Ik laat de meute voor wat het is. Achter me sterft het geratel van de metrotrein weg, ik haast me naar het hotel toe. Leibel komt me tegemoet. ‘En, Leibel, vermaak je je in het getto’? Mijn vriend staat stil en kijkt me vol verbazing aan. ‘Getto? Wat bedoel je? Hoezo Getto?’ ‘Ja, Getto. Kijk dan om je heen! De volle straten. Vol met Jidden die nog steeds denken dat hun jodendom wel zal overleven.’ ‘Getto? Waar heb je het over? Ik kom nu net van de Tisj. Van de Tisj bij de Rebbe. En ik ben niet de enige. Kijk eens om je heen.’
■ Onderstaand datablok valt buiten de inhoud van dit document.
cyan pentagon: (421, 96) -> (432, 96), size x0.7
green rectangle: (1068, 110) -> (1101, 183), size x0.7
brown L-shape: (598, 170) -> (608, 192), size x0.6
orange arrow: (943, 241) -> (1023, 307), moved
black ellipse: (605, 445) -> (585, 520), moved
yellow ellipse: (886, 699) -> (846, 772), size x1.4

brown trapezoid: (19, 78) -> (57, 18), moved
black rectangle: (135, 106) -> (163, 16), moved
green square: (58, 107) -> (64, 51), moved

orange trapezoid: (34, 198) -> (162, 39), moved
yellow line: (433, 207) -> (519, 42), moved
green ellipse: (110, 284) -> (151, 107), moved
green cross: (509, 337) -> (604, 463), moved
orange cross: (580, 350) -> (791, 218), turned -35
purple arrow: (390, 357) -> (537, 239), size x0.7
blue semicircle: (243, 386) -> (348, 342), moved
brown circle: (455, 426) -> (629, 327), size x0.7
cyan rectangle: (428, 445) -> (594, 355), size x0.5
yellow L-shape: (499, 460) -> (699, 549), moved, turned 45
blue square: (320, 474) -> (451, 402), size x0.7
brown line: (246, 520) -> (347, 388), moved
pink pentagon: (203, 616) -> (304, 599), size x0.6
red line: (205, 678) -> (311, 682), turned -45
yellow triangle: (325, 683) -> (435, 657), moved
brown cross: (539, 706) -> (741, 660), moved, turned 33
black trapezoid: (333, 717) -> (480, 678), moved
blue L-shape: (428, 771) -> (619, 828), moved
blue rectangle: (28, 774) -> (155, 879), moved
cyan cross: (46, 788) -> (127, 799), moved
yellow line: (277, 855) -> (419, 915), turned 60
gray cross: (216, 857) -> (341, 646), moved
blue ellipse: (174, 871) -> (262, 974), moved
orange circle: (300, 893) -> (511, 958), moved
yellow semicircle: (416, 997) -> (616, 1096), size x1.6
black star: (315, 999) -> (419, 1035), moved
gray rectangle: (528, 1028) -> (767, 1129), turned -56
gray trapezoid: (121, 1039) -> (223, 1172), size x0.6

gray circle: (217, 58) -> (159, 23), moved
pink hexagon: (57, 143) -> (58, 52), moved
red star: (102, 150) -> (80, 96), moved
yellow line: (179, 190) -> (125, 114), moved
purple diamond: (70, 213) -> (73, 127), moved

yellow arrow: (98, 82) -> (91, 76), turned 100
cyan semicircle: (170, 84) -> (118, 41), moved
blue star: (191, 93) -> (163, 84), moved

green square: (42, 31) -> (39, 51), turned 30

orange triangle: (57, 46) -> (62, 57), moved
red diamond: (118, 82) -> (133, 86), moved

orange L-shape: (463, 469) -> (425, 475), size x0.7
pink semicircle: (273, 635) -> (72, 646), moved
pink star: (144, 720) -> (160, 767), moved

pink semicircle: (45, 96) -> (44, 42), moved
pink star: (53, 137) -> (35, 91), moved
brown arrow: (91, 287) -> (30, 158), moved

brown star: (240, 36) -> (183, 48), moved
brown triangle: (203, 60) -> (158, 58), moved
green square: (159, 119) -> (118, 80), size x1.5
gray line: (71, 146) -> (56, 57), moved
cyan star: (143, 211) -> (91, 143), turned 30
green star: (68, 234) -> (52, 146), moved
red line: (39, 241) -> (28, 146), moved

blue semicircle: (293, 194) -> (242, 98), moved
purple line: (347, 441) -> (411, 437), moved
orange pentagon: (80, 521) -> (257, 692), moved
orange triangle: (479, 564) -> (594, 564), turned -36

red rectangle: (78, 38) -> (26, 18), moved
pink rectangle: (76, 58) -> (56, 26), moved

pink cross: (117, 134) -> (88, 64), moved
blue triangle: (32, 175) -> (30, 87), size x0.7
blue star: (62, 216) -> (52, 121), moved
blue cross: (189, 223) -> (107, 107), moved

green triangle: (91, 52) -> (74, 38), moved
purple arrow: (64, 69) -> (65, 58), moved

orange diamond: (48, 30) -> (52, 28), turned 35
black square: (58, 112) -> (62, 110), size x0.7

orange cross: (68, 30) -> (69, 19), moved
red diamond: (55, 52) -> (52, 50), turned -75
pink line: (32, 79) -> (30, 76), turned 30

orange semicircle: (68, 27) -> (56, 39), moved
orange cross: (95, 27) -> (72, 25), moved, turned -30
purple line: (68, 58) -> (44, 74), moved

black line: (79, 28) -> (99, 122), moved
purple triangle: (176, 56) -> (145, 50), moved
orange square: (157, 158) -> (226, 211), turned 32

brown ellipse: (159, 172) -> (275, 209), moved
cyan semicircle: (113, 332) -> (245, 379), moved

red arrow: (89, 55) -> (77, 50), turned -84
Leibels armen zwaaien wild in het rond. ‘Juist die mensen waar jij je zo aan lijkt te ergeren die horen allemaal bij de een of andere Rebbe. Die hebben hun jodendom niet opgegeven. Ook niet na de milchome. Niet zoals jij’. Ik val hem in de rede. ‘Ik erger me helemaal niet aan deze mensen. Ze moeten zelf weten hoe ze leven. Maar ik vind ze gewoon dom. Alleen maar kinderlijk dom.’ Leibel slikt. ‘Dom?’ Mij vind je dus ook dom? We zaten vanavond met een paar honderd van de Rebbe’s chassidim. Vind jij al die mensen dom? Zelig, wat bedoel je met “dom”?’ ‘Precies dierbare vriend van mij. Jij zat daar bij de Rebbe. Nog steeds geloof jij net als al deze mensen hier in deze buurt in dat Joodse overlevingssprookje. Jij gelooft dit, terwijl het getto wordt opgebouwd. Nu niet door de nazi’s maar door jullie zelf. En die Rebbe? En de andere Rebbes? Het enige wat ze ons hebben geleerd, is om net voordat de korrels Zyklon B hun werk deden luidkeels “Sjema Jisroeil, Hoor Israël!” te roepen om daarmee onze ziel de hemel in te jagen en voor de rest te creperen.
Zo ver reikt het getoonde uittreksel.